Un Anglais survint, s’enquit des places libres, n’en prit qu’une et s’y établit. Le train partit. Et alors il se passa ceci : Lentement, irrésistiblement les deux misses et l’Anglais s’élargirent et finalement ce furent eux qui profitèrent des places d’abord retenues par nous ; et nous n’y pûmes rien ; d’abord parce que nous n’avions que faire de ces places ; ensuite parce qu’il nous eût paru malséant, à nous Français, de nous étendre, empêchant par là même ces deux femmes d’en faire autant. Nous savions assez mal l’anglais ; ce dont s’étant vite aperçus nos voyageurs profitèrent pour parler de nous. Nous le savions suffisamment pour comprendre que l’Anglais disait aux femmes :
– « Étonnants, ces Français ! Ils commencent toujours par prendre plus de place qu’il ne leur en faut. Mais ils ne savent pas la garder… » puis il ajouta en riant : « Alors c’est l’Anglais qui en profite. »
Ce fut une entrée en matières et le début d’une conversation dont le bruit nous empêcha longtemps de dormir.

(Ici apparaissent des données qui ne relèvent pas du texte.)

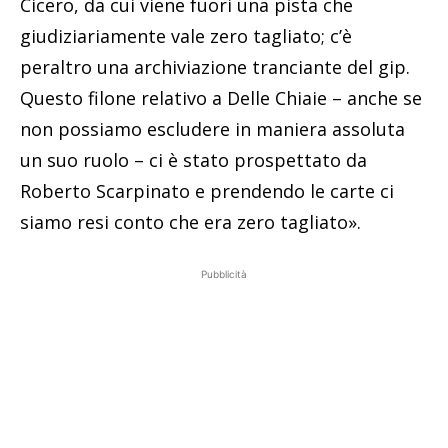
Cicero, da cui viene fuori una pista che
giudiziariamente vale zero tagliato; c’è
peraltro una archiviazione tranciante del gip.
Questo filone relativo a Delle Chiaie – anche se
non possiamo escludere in maniera assoluta
un suo ruolo – ci è stato prospettato da
Roberto Scarpinato e prendendo le carte ci
siamo resi conto che era zero tagliato».
Pubblicità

Cette nuit, sur la terrasse qui dans le ciel s’avance, tout au bord, nous assistons au lever de la lune. – Une aube, une pâleur au-dessus des monts la précède. Les monts à cet endroit semblent mollement se gonfler. Est-ce un nuage qui les prolonge ? – Oui ; l’opacité s’enfle, puis, comme sous une poussée, crève, se déchire et forme cratère par où, repoussant les bords échancrés, pointe et se délivre la lune. Elle est pleine ce soir comme un œuf. Encore un peu, elle sera toute pondue. Elle gonfle toujours. Qu’elle est grosse ! Déjà dans le cratère obscur elle ne pourrait plus rentrer. Qu’elle est ronde ! – Que dirais-tu si, brusquement, d’un bond se détachant du sol, tu la voyais, au fond du zénith se heurtant, éclater – ou, le long de la pente du mont, rouler vers nous jusqu’à la plaine ?
Dimanche.
Temps splendide. – Ah ! je ne vivais plus depuis des jours. Ce matin, à travers mes volets, j’ai senti se lever radieux le soleil. Je suis sorti dans l’air glacé. Tout naissait… Rien n’est beau comme cette félicité matinale. Ma joie, au cours du jour ne croît pas, peu à peu, d’heure en heure ; je la sens déjà pleine et totale au réveil – d’autant plus vive que la journée qu’il en faudra gonfler sera plus longue, que je me suis levé plus matin.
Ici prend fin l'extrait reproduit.